The door to the School of Law’s dean’s office will have a new name on it next fall, as Jonathan Varat steps down from a five-year stint at the position.
According to a letter Varat addressed to colleagues, his decision to resign comes after a review of his tenure as dean that included “gratifying praise by many and blunt reservations by some who appear to prefer a change in the course of my administration.”
Varat called his decision “sudden and unanticipated, though considered.”
But colleagues – some of whom have known Varat since he joined UCLA’s faculty in 1976, won’t be waving goodbye just yet.
Varat will serve as dean until the end of August before returning to full-time teaching and writing at UCLA, said Jessica Copen, director of communications at the School of Law.
Varat said he will assist in the process of selecting new leadership, which has not yet begun.
Colleagues said Varat’s personal involvement in hiring faculty members during his deanship is among his contributions to the School of Law.
“He hired a whole bunch of really talented professors, adding tremendous talent and luster to our faculty,” said David Sklansky, professor of law and associate dean at the School of Law.
During Varat’s tenure as dean, the law school hired an average of three to four new faculty members each year.
Richard Sander, a law professor who has known Varat since 1989, said Varat stood “above the fray” when appointment and admissions decisions divided the faculty.
“We’ve had various disputes about those things. He tried to be a fair mediator between different factions,” he said.
As dean, Varat oversaw a law school struggling with budget cuts, and played a key role in expanding the law school’s fundraising and developing office to keep the school “financially healthy going into some very, very difficult budget times,” Sklansky said.

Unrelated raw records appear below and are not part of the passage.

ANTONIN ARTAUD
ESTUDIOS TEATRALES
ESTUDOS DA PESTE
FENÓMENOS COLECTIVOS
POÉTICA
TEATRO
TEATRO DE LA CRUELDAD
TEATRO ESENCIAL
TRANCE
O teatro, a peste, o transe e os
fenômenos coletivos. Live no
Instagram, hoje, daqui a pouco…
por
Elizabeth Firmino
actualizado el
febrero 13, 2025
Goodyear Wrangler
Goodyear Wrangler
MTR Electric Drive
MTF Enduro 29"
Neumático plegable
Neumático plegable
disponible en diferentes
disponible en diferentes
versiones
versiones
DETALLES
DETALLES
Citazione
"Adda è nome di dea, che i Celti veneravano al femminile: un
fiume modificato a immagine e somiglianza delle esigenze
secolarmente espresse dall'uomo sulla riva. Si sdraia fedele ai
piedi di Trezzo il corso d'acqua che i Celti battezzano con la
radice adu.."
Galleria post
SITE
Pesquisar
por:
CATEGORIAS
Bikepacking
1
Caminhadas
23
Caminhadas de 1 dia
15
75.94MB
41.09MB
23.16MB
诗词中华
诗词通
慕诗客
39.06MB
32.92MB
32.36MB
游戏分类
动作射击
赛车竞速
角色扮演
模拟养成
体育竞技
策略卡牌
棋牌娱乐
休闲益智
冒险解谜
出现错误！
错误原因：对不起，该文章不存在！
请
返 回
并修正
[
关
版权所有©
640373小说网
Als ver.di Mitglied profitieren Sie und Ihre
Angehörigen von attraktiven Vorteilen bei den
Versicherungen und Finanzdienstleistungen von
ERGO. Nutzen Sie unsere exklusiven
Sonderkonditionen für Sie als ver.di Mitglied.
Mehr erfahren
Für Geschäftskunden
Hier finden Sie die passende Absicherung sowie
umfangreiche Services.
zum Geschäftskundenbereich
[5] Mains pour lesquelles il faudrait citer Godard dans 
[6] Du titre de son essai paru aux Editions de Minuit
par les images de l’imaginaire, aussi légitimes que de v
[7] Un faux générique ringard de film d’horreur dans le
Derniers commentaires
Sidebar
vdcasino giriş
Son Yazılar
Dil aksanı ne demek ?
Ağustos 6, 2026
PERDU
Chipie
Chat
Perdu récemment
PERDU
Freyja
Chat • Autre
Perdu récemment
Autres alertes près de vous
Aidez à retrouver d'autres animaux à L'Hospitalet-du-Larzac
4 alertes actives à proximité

Law Professor Jody Freeman attributes the school’s ability to weather the UC system’s budget crisis, in part, to Varat’s efforts.
“He’s been ... a leader for the professional schools when dealing with the prospect of budget cuts,” she said.
And, in light of sharply declining minority enrollment, colleagues credit Varat with working to keep the portrait of the law school’s student body from being predominantly white.
Varat oversaw the School of Law’s aggressive implementation of outreach programs to attract minority students, as well as the creation of a critical race studies concentration for law students.
Sklansky said Varat “enriched the intellectual life of the law school,” helping to establish “a number of intellectual projects” including the Williams Project on Sexual Orientation Law.
“He worked tirelessly for the law school throughout his deanship, as he had before he was dean,” Sklansky said.
In his letter to colleagues, Varat said his dedication to the School of Law will not end with the resignation of his deanship.
“I look forward to our future years together, and I remain profoundly committed to making an already great institution greater still,” he wrote.